The required answer is every line of the data containing the word "Learn".
Top of Entries supplied
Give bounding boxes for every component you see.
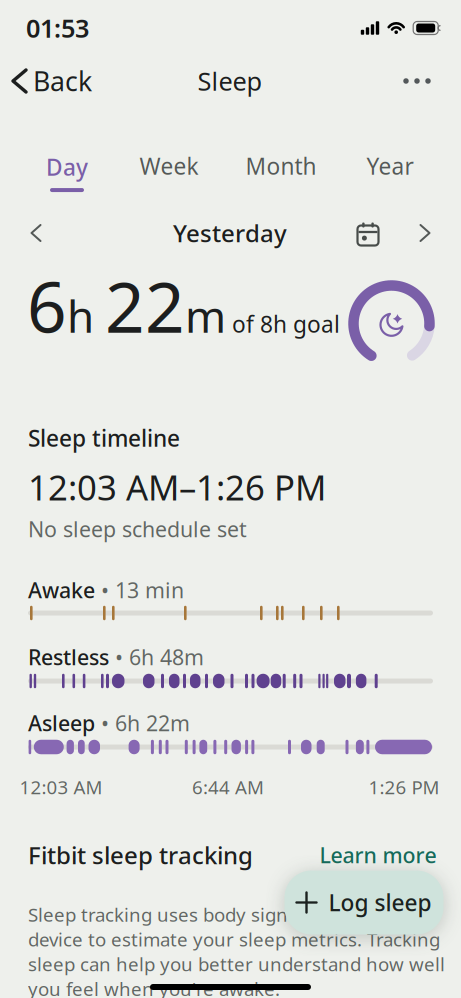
staticText: Sleep xyxy=(198,64,262,98)
button[interactable]: Month xyxy=(246,151,316,181)
staticText: Fitbit sleep tracking xyxy=(28,839,253,871)
button[interactable] xyxy=(410,218,440,248)
staticText: • xyxy=(101,709,109,737)
button[interactable]: Day xyxy=(46,152,88,192)
staticText: Back xyxy=(33,63,92,99)
button[interactable]: Back xyxy=(13,63,92,99)
button[interactable]: Year xyxy=(366,151,414,181)
staticText: 12:03 AM xyxy=(20,775,102,799)
staticText: Month xyxy=(246,151,316,181)
staticText: 6 xyxy=(27,260,67,352)
button[interactable]: Log sleep xyxy=(284,870,444,934)
staticText: Sleep tracking uses body signals from yo… xyxy=(28,902,445,998)
staticText: 22 xyxy=(105,260,185,352)
staticText: 6h 48m xyxy=(129,643,204,671)
staticText: Yesterday xyxy=(173,217,287,249)
staticText: Day xyxy=(46,152,88,182)
staticText: Log sleep xyxy=(328,887,432,918)
button[interactable]: Learn more xyxy=(320,841,436,869)
staticText: Restless xyxy=(28,643,109,671)
staticText: Awake xyxy=(28,576,95,604)
button[interactable]: Week xyxy=(140,151,198,181)
staticText: No sleep schedule set xyxy=(28,515,247,543)
staticText: 1:26 PM xyxy=(368,775,440,799)
staticText: Learn more xyxy=(320,841,436,869)
staticText: Week xyxy=(140,151,198,181)
staticText: m xyxy=(185,287,226,345)
staticText: 6h 22m xyxy=(115,709,190,737)
staticText: Year xyxy=(366,151,414,181)
staticText: 13 min xyxy=(115,576,184,604)
staticText: Sleep timeline xyxy=(28,423,180,453)
staticText: • xyxy=(115,643,123,671)
button[interactable] xyxy=(21,218,51,248)
button[interactable] xyxy=(351,217,385,251)
staticText: 6:44 AM xyxy=(192,775,264,799)
staticText: 01:53 xyxy=(26,11,89,45)
staticText: of 8h goal xyxy=(226,309,340,339)
button[interactable] xyxy=(397,66,437,96)
staticText: Asleep xyxy=(28,709,95,737)
staticText: 12:03 AM–1:26 PM xyxy=(28,464,326,510)
staticText: h xyxy=(67,287,105,345)
staticText: • xyxy=(101,576,109,604)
Bottom of Entries supplied
◆ **Exercise response**:
button[interactable]: Learn more xyxy=(320,841,436,869)
staticText: Learn more xyxy=(320,841,436,869)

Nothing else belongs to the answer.